What to produce: If a line in the data below includes the string "from", please return a copy of it.

[Records contained in a dataset]
▬▬▬▬▬▬
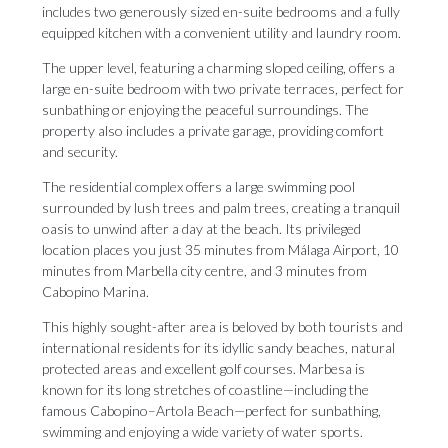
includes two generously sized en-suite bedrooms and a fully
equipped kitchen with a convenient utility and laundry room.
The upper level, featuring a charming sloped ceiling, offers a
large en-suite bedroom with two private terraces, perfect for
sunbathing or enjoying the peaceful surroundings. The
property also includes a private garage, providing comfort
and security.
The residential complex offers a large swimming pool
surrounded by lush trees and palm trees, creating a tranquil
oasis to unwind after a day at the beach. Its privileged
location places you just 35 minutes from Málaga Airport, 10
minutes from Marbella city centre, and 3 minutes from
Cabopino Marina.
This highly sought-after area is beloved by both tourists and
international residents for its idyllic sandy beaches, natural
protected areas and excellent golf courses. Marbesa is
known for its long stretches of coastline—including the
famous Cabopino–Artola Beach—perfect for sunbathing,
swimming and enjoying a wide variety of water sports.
▬▬▬▬▬▬
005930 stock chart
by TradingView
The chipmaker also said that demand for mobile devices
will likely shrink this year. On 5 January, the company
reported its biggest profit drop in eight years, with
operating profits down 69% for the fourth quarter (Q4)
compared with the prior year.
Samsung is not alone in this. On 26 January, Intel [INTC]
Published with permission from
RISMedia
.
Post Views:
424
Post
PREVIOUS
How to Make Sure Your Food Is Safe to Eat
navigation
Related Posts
▬▬▬▬▬▬
Result for this exercise:
location places you just 35 minutes from Málaga Airport, 10
minutes from Marbella city centre, and 3 minutes from
Published with permission from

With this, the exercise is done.